We enrolled 35 patients who had BSP with or without AEO out of 1113 patients with parkinsonism (913 IPD, idiopathic Parkinson's disease; 190 MSA, multiple system atrophy, 134 MSA-p, 56 MSA-c and 10 PSP, progressive supranuclear palsy). We subdivided MSA into MSA-p (predominantly parkinsonism) and MSA-c (predominantly cerebellar) according to the diagnostic criteria proposed by Quinn. We analyzed the clinical features of BSP and parkinsonism including onset age, onset interval to BSP, characteristics of BSP, presence of AEO, coexisted dystonias on the other body parts, severity of parkinsonism and relationship with levodopa treatment.
BSP with or without AEO were more frequently observed in atypical parkinsonism (PSP, 70%; MSA-p, 11.2%; MSA-c, 8.9%) than in IPD (0.9%). Reflex BSP was observed only in atypical parkinsonism (4 MSA-p, 1 MSA-c and 2 PSP). BSP preceding parkinsonism (Pre-BSP) was observed mainly in atypical parkinsonism (2 MSA-p, 1 MSA-c, 1 PSP and 1 IPD). The presence of AEO was more frequent in atypical parkinsonism than in IPD, but isolated AEO was not detected. BSP related to levodopa ('off' symptom or 'peak-dose' effect) were observed only in IPD.
Reflex BSP, Pre-BSP and the presence of AEO may be a unique feature of atypical parkinsonism. BSP related to levodopa might be representative of IPD. No differences were found in the clinical features of BSP between MSA-p and MSA-c.
Blepharospasm (BSP) is a focal dystonia characterized by repetitive involuntary sustained contractions of the orbicularis oculi muscle, causing spasmodic closure of the eyelids.1-3 It is frequently found in association with apraxia of eyelid opening (AEO).4 AEO has been described as a non-paralytic motor abnormality characterized by difficulty in opening the eyes at will in the absence of visible contraction of the orbicularis oculi muscle.4-6 When BSP occurs only in response to certain stimuli, such as a sudden visual threat or auditory or tactile stimulus, it is defined as reflex blepharospasm (R-BSP).3,7
Most of these ocular symptoms, such as BSP, are not associated with another identifiable associated disease. In this case, they are referred to as primary or idiopathic.4,5,7 However, secondary BSP has occasionally been reported in patients with parkinsonism and in those with focal lesions in the basal ganglia, diencephalon, or brainstem, in addition to those with an ophthalmologic disorder.8-12 AEO has been occasionally reported in patients with focal cerebral lesions and parkinsonism, particularly in those with progressive supranuclear palsy (PSP).6,13-15 Moreover, BSP and AEO have been reported as an coexisting dystonia in atypical parkinsonism, and are more commonly present in PSP.16 However, their clinical relationships are unclear, neither has it rarely been reported which disorder is related to several types of BSP.

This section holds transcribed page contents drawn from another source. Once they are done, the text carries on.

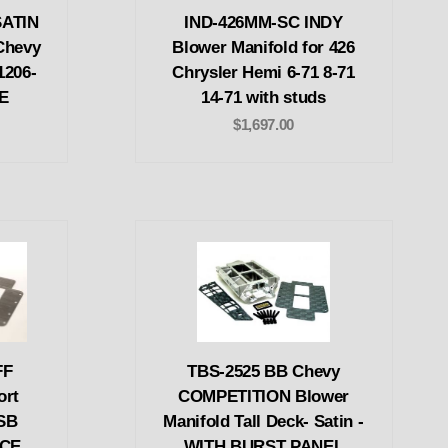
SATIN
IND-426MM-SC INDY
Chevy
Blower Manifold for 426
1206-
Chrysler Hemi 6-71 8-71
CE
14-71 with studs
$1,697.00
FF
TBS-2525 BB Chevy
ort
COMPETITION Blower
-SB
Manifold Tall Deck- Satin -
ACE
WITH BURST PANEL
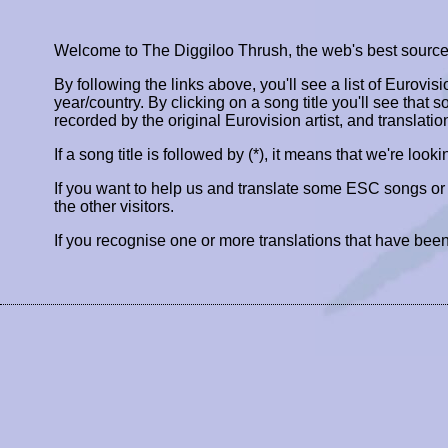
Welcome to The Diggiloo Thrush, the web's best source fo
By following the links above, you'll see a list of Eurovis
year/country. By clicking on a song title you'll see that so
recorded by the original Eurovision artist, and translatio
If a song title is followed by (*), it means that we're look
If you want to help us and translate some ESC songs o
the other visitors.
If you recognise one or more translations that have been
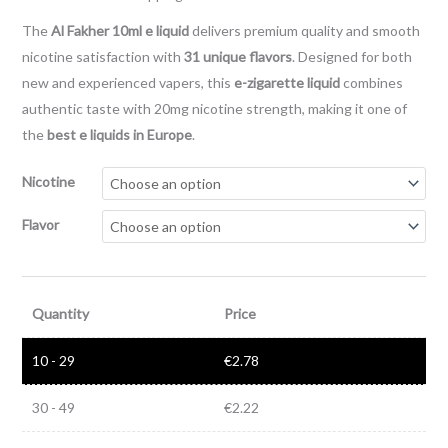
The
Al Fakher 10ml e liquid
delivers premium quality and smooth
nicotine satisfaction with
31 unique flavors
. Designed for both
new and experienced vapers, this
e-zigarette liquid
combines
authentic taste with 20mg nicotine strength, making it one of
the
best e liquids in Europe
.
Nicotine
Flavor
Quantity
Price
10 - 29
€
2.78
30 - 49
€
2.22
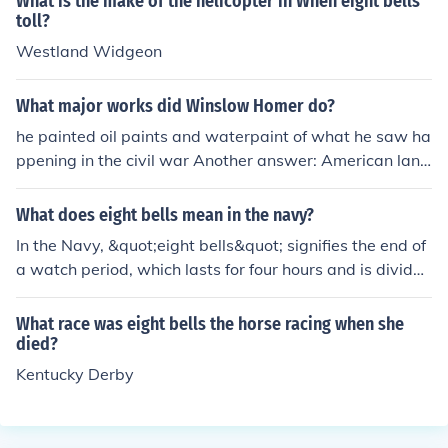
What is the make of the helicopter in When eight bells
toll?
Westland Widgeon
What major works did Winslow Homer do?
he painted oil paints and waterpaint of what he saw ha
ppening in the civil war Another answer: American land
scape, marine, and genre painter. Homer was born in B
oston. Some of his best-known works:Snap the Whip (1
What does eight bells mean in the navy?
872). Watercolors: Breaking Storm and Maine Coast an
In the Navy, &quot;eight bells&quot; signifies the end of
d The Hurricane. Oils: The Gulf Stream (1899) and Moon
a watch period, which lasts for four hours and is divided
light-Wood's Island Light and Eight Bells (1886)
into eight half-hour segments. The ringing of eight bells
traditionally indicates the conclusion of a sailor's watch
What race was eight bells the horse racing when she
and often marks the transition between shifts. It is also
died?
a term associated with the completion of a sailor's duty
Kentucky Derby
or a significant milestone in a naval context.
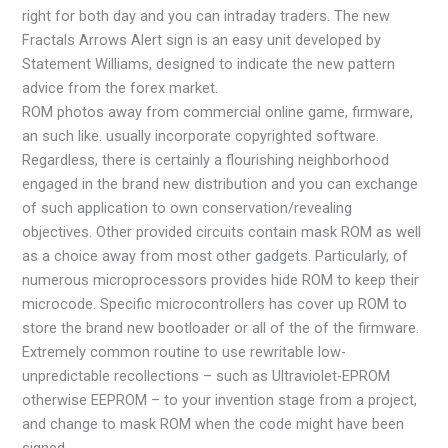
right for both day and you can intraday traders. The new
Fractals Arrows Alert sign is an easy unit developed by
Statement Williams, designed to indicate the new pattern
advice from the forex market.
ROM photos away from commercial online game, firmware,
an such like. usually incorporate copyrighted software.
Regardless, there is certainly a flourishing neighborhood
engaged in the brand new distribution and you can exchange
of such application to own conservation/revealing
objectives. Other provided circuits contain mask ROM as well
as a choice away from most other gadgets. Particularly, of
numerous microprocessors provides hide ROM to keep their
microcode. Specific microcontrollers has cover up ROM to
store the brand new bootloader or all of the of the firmware.
Extremely common routine to use rewritable low-
unpredictable recollections – such as Ultraviolet-EPROM
otherwise EEPROM – to your invention stage from a project,
and change to mask ROM when the code might have been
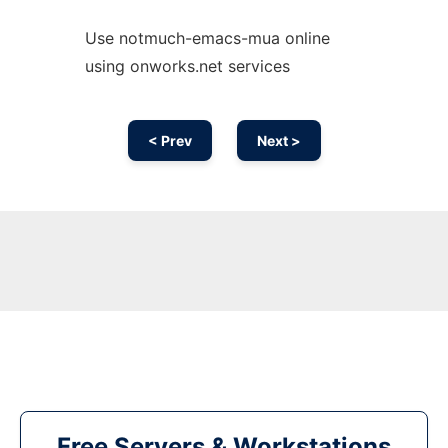
Use notmuch-emacs-mua online
using onworks.net services
< Prev
Next >
Free Servers & Workstations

Because there are no large clinical studies on several types of BSP such as reflex BSP (R-BSP) or preceding BSP prior to parkinsonism (Pre-BSP) in the literatures, we prospectively surveyed these symptoms in patients with parkinsonism. In the case of already existing BSP associated with parkinsonism, we retrospectively analyzed the characteristics and time intervals of BSP. We analyzed clinical features of BSP and AEO in patients with idiopathic Parkinson's disease (IPD), multiple system atrophy (MSA), and PSP. We subdivided MSA into MSA-p (predominantly parkinsonism) and MSA-c (predominantly cerebellar) satisfying diagnostic criteria proposed by Quinn.17 Similarly, BSP was subclassified into R-BSP, Pre-BSP, and BSP combined with AEO, and these subtypes were then analyzed individually.
Our aims were to investigate the clinical characteristics of BSP and AEO associated with various types of parkinsonism and to find out if there is any clinical significance of BSP to differentiate parkinsonism including subtypes of MSA.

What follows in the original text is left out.